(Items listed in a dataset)
--*--

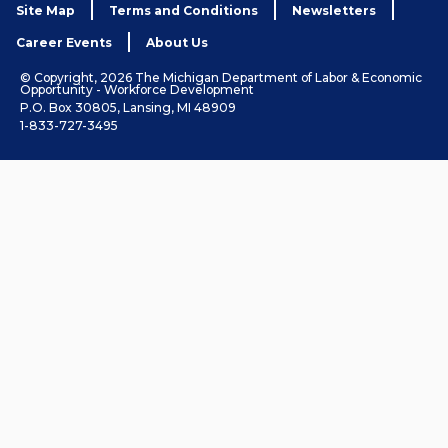
Site Map
Terms and Conditions
Newsletters
Career Events
About Us
© Copyright, 2026 The Michigan Department of Labor & Economic
Opportunity - Workforce Development
P.O. Box 30805, Lansing, MI 48909
1-833-727-3495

--*--

◆ What needs to be done ◆
For every entry above, write it out exactly and remove any image.

◆ Written answer ◆
Site Map
Terms and Conditions
Newsletters
Career Events
About Us
© Copyright, 2026 The Michigan Department of Labor & Economic
Opportunity - Workforce Development
P.O. Box 30805, Lansing, MI 48909
1-833-727-3495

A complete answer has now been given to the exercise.